Task objective. Copy the entries that appear below in full, leaving out any picture among them.

[Stored data entries]
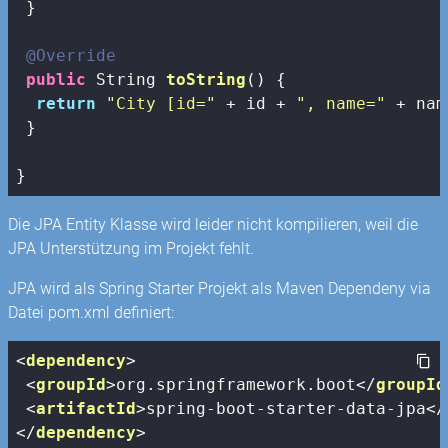
 }

@Override
public
 String 
toString
()
{

return
"City [id="
 + id + 
", name="
 + nam
 } 

}
Die JPA Entity Klasse wird leider nicht kompilieren, weil die
JPA Unterstützung im Projekt fehlt.
JPA wird als Spring Starter Projekt als Maven Dependeny via
Datei pom.xml definiert:
<
dependency
>
<
groupId
>
org.springframework.boot
</
groupId
<
artifactId
>
spring-boot-starter-data-jpa
</
</
dependency
>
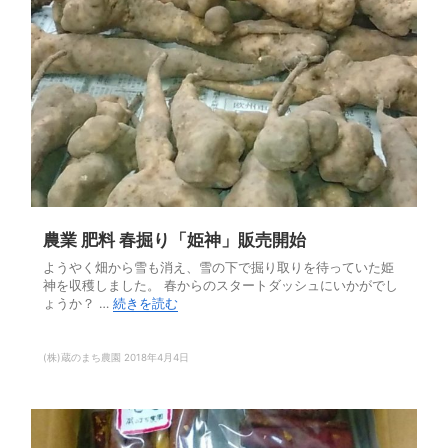
農業 肥料 春掘り「姫神」販売開始
ようやく畑から雪も消え、雪の下で掘り取りを待っていた姫
神を収穫しました。 春からのスタートダッシュにいかがでし
ょうか？ …
続きを読む
(株)蔵のまち農園
2018年4月4日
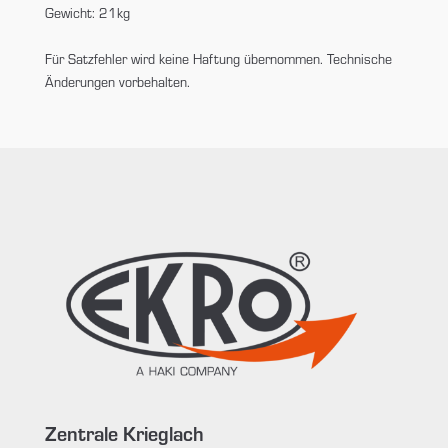
Gewicht: 21kg
Für Satzfehler wird keine Haftung übernommen. Technische
Änderungen vorbehalten.
Zentrale Krieglach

Exercise answer.
 }

@Override
public
 String 
toString
()
{

return
"City [id="
 + id + 
", name="
 + nam
 } 

}
Die JPA Entity Klasse wird leider nicht kompilieren, weil die
JPA Unterstützung im Projekt fehlt.
JPA wird als Spring Starter Projekt als Maven Dependeny via
Datei pom.xml definiert:
<
dependency
>
<
groupId
>
org.springframework.boot
</
groupId
<
artifactId
>
spring-boot-starter-data-jpa
</
</
dependency
>
農業 肥料 春掘り「姫神」販売開始
ようやく畑から雪も消え、雪の下で掘り取りを待っていた姫
神を収穫しました。 春からのスタートダッシュにいかがでし
ょうか？ …
続きを読む
(株)蔵のまち農園
2018年4月4日
Gewicht: 21kg
Für Satzfehler wird keine Haftung übernommen. Technische
Änderungen vorbehalten.
Zentrale Krieglach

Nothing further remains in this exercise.